Notte di paura per un vasto incendio a un capannone occupato da 200 persone, sul posto vigili del fuoco e mezzi di soccorso
L’allarme è scattato in piena notte quando il fuoco ha iniziato a propagarsi all’interno della struttura situata in via Fortunato Depero: un edificio industriale suddiviso internamente da numerosi tramezzi precari, destinati a creare alloggi di fortuna per numerosi senza dimora.

Il massiccio intervento dei soccorritori
La Sala Operativa del Comando di Roma ha immediatamente mobilitato un imponente dispositivo di soccorso. Sono state inviate le squadre dei distaccamenti di Rustica (10/A) e Tuscolano II (12/A), coadiuvate da una squadra di Tuscolano (3/A), due autobotti e l’Autofurgone attrezzato con l’estrattore di fumo per ventilare i locali invasi dai gas della combustione. Sul posto sono giunti anche specialisti come il Carro Auto-protettori, il Funzionario di Guardia e il Capo Turno Provinciale, a coordinare le complesse operazioni.

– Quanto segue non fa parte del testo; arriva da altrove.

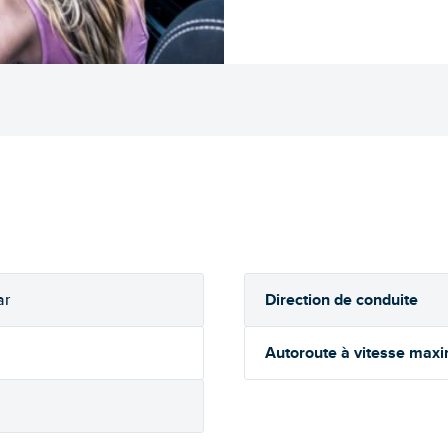
Direction de conduite
ar
Autoroute à vitesse max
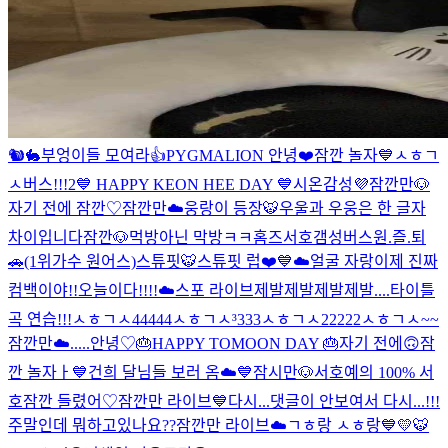
🐿🐇
부엉이들 모여라👍
PYGMALION 안녕❤️
잠깐 놀자💙
ㅅㅎㄱ
ㅅ버스!!!2
💙 HAPPY KEON HEE DAY 💙
시온감성💜
잠깐만🐶
자기 전에 잠깐♡
잠깐만☁️
웅랑이 등장🐯
우울과 우웅은 한 글자
차이입니다
잠깐🐶
먹방아닌 막방ㅋㅋ
홈즈
서호갬성버스
원.즐.퇴
🚗(1위가수 원어스)
스튜핏🐯
스튜핏 럽❤️
💙☁️
얼굴 자랑
이제 진짜
컴백이야!!
오늘이다!!!!
☁️
스포 라이브
제발제발제발제발....
타이틀
곡 연습!!!
ㅅㅎㄱㅅ44444
ㅅㅎㄱㅅ³333
ㅅㅎㄱㅅ22222
ㅅㅎㄱㅅ~~
잠깐만☁️
.....
안녕♡
🎂HAPPY TOMOON DAY 🎂
자기 전에🙃
잠
깐 놀자ㅏ💙
건희 달님들 보러 옴☁️💙
잠시만🐶
서호
예의 100% 서
호
잠깐 들렸어♡
잠깐만 라이브💙
다시...
댓글이 안보여서 다시...!!!
주말인데 뭐하고있나요??
잠깐만 라이브☁️
ㄱㅎ랑 ㅅㅎ랑💙💛
🐯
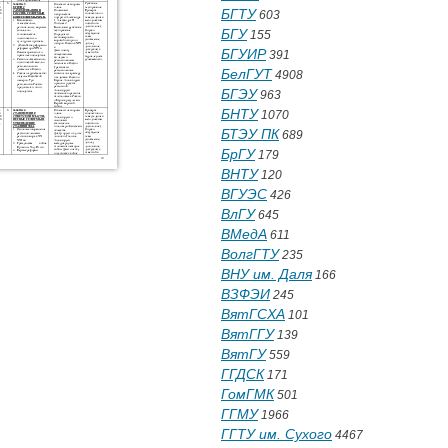
БГТУ
603
БГУ
155
БГУИР
391
БелГУТ
4908
БГЭУ
963
БНТУ
1070
БТЭУ ПК
689
БрГУ
179
ВНТУ
120
ВГУЭС
426
ВлГУ
645
ВМедА
611
ВолгГТУ
235
ВНУ им. Даля
166
ВЗФЭИ
245
ВятГСХА
101
ВятГГУ
139
ВятГУ
559
ГГДСК
171
ГомГМК
501
ГГМУ
1966
ГГТУ им. Сухого
4467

Una volta sul posto, il personale delle squadre di soccorso ha dovuto affrontare una situazione critica, con l’incendio sviluppatosi in un contesto estremamente affollato e strutturalmente compromesso. Il denso fumo aveva reso irrespirabile l’aria, intrappolando tre persone che sono state prontamente localizzate e portate in salvo. Le persone recuperate, sebbene coscienti, hanno riportato una leggera intossicazione da fumo e sono state affidate alle cure dei sanitari del 118 presenti sul posto.

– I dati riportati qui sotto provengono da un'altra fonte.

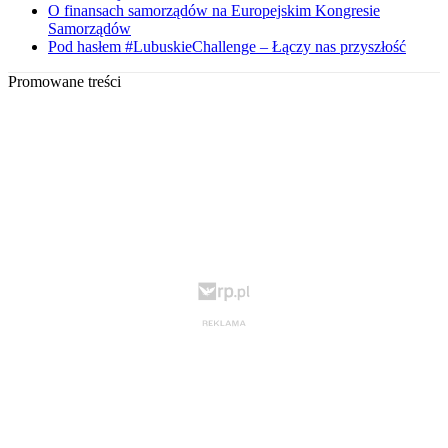
O finansach samorządów na Europejskim Kongresie
Samorządów
Pod hasłem #LubuskieChallenge – Łączy nas przyszłość
Promowane treści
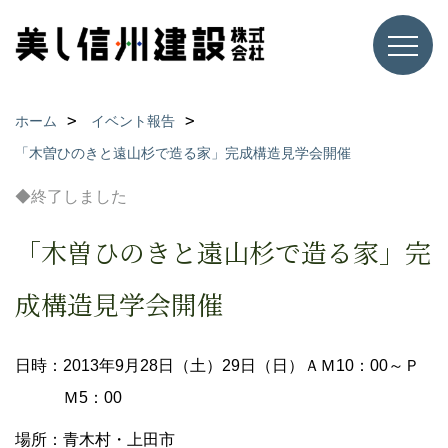
ホーム
イベント報告
「木曽ひのきと遠山杉で造る家」完成構造見学会開催
◆終了しました
「木曽ひのきと遠山杉で造る家」完
成構造見学会開催
日時：2013年9月28日（土）29日（日）ＡＭ10：00～Ｐ
Ｍ5：00
場所：青木村・上田市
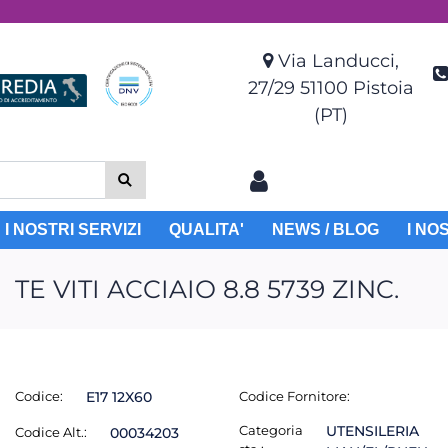
Via Landucci,
27/29 51100 Pistoia
(PT)
I NOSTRI SERVIZI
QUALITA'
NEWS / BLOG
I NO
TE VITI ACCIAIO 8.8 5739 ZINC.
Codice:
E17 12X60
Codice Fornitore:
Categoria
UTENSILERIA
Codice Alt.:
00034203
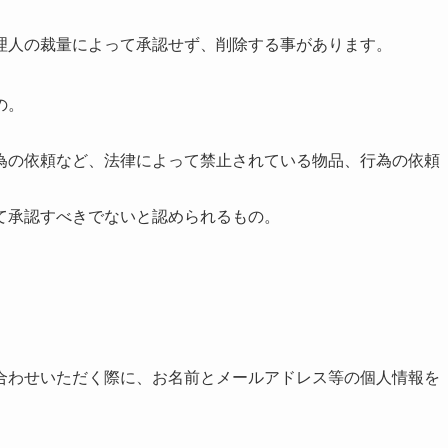
理人の裁量によって承認せず、削除する事があります。
の。
為の依頼など、法律によって禁止されている物品、行為の依頼
て承認すべきでないと認められるもの。
合わせいただく際に、お名前とメールアドレス等の個人情報を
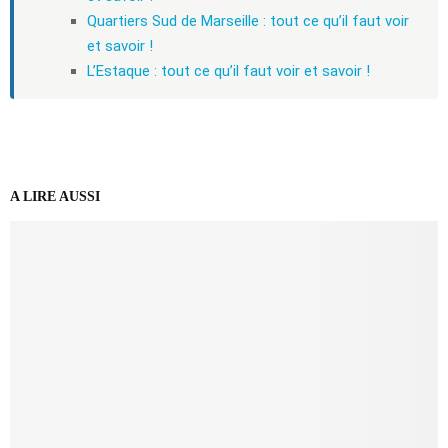
Quartiers Sud de Marseille : tout ce qu’il faut voir
et savoir !
L’Estaque : tout ce qu’il faut voir et savoir !
A LIRE AUSSI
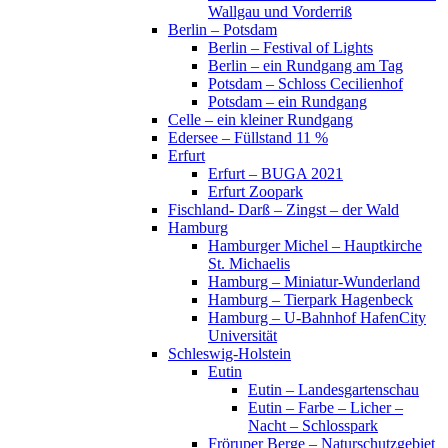
Wallgau und Vorderriß
Berlin – Potsdam
Berlin – Festival of Lights
Berlin – ein Rundgang am Tag
Potsdam – Schloss Cecilienhof
Potsdam – ein Rundgang
Celle – ein kleiner Rundgang
Edersee – Füllstand 11 %
Erfurt
Erfurt – BUGA 2021
Erfurt Zoopark
Fischland- Darß – Zingst – der Wald
Hamburg
Hamburger Michel – Hauptkirche
St. Michaelis
Hamburg – Miniatur-Wunderland
Hamburg – Tierpark Hagenbeck
Hamburg – U-Bahnhof HafenCity
Universität
Schleswig-Holstein
Eutin
Eutin – Landesgartenschau
Eutin – Farbe – Licher –
Nacht – Schlosspark
Fröruper Berge – Naturschutzgebiet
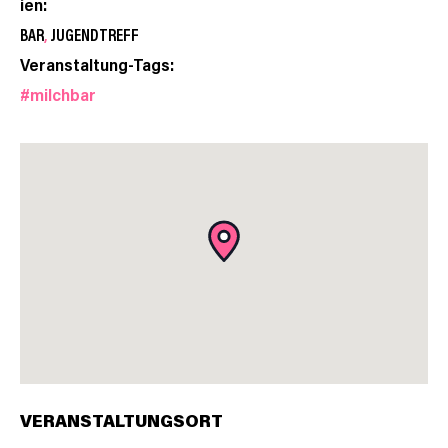
ien:
BAR
,
JUGENDTREFF
Veranstaltung-Tags:
#milchbar
VERANSTALTUNGSORT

Fase di bonifica e accertamenti statici
Le operazioni di spegnimento si sono concluse solo stamattina. Attualmente, l’intervento dei vigili del fuoco prosegue con la fase di bonifica e controllo minuzioso all’interno del capannone. La priorità è duplice: scongiurare qualsiasi focolaio residuo e, soprattutto, effettuare verifiche urgenti sulla stabilità della struttura.
Sul posto sono intervenuti anche gli agenti della polizia di Stato e della polizia di Roma Capitale per avviare le indagini sulle cause dell’incendio e gestire l’ordine pubblico, insieme ai tecnici di Italgas e Acea per le necessarie verifiche sugli impianti.
L’episodio riaccende il dibattito sulle condizioni di sicurezza e di vita all’interno degli insediamenti abusivi della capitale anche alla luce di un altro gigantesco rogo che aveva interessato, martedì scorso 11 novembre, un palazzo ‘favelas’ di Tor Sapienza’ situato in via Cesare Tallone alle 7.20 del mattino. In quell’occasione uno dei senza dimora si era salvato dalla combustione lanciandosi dal secondo piano della struttura.